[Start of section]

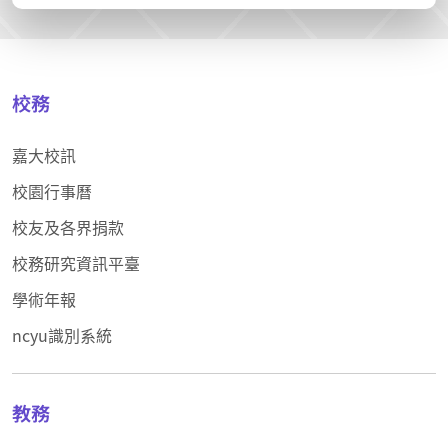
校務
嘉大校訊
校園行事曆
校友及各界捐款
校務研究資訊平臺
學術年報
ncyu識別系統
教務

[End of section]

• _Exercise instructions_
Write out all the entries exactly, except for the pictures.

• _Exercise solution_
校務
嘉大校訊
校園行事曆
校友及各界捐款
校務研究資訊平臺
學術年報
ncyu識別系統
教務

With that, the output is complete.